### Information supplied

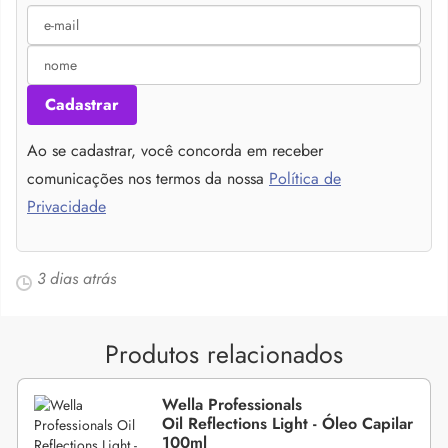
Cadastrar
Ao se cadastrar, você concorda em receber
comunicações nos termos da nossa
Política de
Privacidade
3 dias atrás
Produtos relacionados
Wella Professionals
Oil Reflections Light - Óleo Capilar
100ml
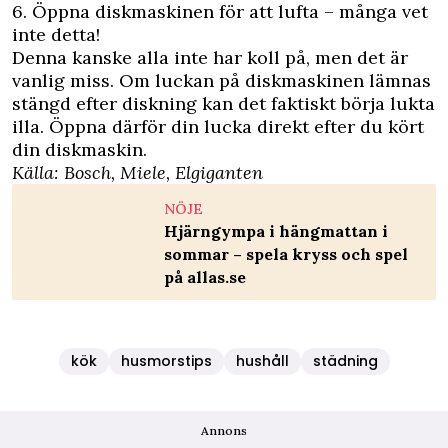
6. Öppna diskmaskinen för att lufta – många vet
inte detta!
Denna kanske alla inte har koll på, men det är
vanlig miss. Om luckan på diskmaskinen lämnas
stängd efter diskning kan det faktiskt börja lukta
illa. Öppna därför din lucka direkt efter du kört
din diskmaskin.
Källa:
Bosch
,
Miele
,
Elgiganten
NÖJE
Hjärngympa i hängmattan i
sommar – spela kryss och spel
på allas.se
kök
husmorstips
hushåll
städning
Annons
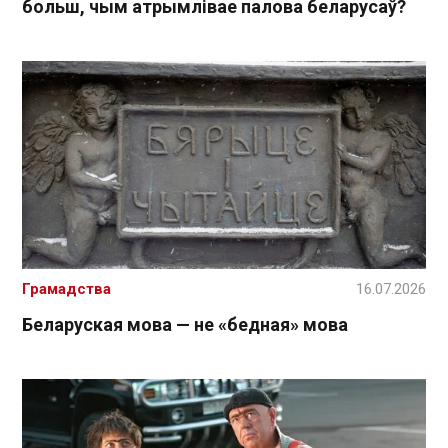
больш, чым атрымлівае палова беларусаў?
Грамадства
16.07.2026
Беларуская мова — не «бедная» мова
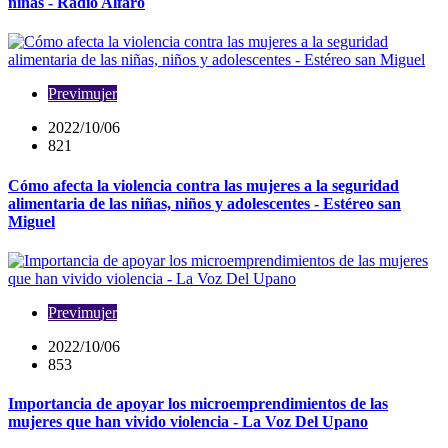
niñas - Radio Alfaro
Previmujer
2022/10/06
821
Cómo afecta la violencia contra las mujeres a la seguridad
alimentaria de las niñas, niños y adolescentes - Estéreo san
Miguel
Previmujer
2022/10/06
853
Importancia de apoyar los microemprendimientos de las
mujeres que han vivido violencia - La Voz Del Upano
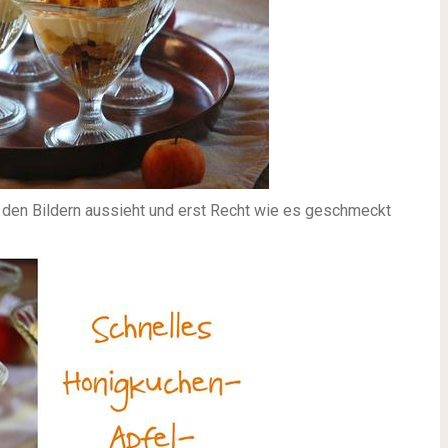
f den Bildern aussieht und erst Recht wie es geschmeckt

######

Print all of the records shown above exactly, leaving out each picture.

Cadastrar
Ao se cadastrar, você concorda em receber
comunicações nos termos da nossa
Política de
Privacidade
3 dias atrás
Produtos relacionados
Wella Professionals
Oil Reflections Light - Óleo Capilar
100ml
6. Öppna diskmaskinen för att lufta – många vet
inte detta!
Denna kanske alla inte har koll på, men det är
vanlig miss. Om luckan på diskmaskinen lämnas
stängd efter diskning kan det faktiskt börja lukta
illa. Öppna därför din lucka direkt efter du kört
din diskmaskin.
Källa:
Bosch
,
Miele
,
Elgiganten
NÖJE
Hjärngympa i hängmattan i
sommar – spela kryss och spel
på allas.se
kök
husmorstips
hushåll
städning
Annons
больш, чым атрымлівае палова беларусаў?
Грамадства
16.07.2026
Беларуская мова — не «бедная» мова
niñas - Radio Alfaro
Previmujer
2022/10/06
821
Cómo afecta la violencia contra las mujeres a la seguridad
alimentaria de las niñas, niños y adolescentes - Estéreo san
Miguel
Previmujer
2022/10/06
853
Importancia de apoyar los microemprendimientos de las
mujeres que han vivido violencia - La Voz Del Upano
f den Bildern aussieht und erst Recht wie es geschmeckt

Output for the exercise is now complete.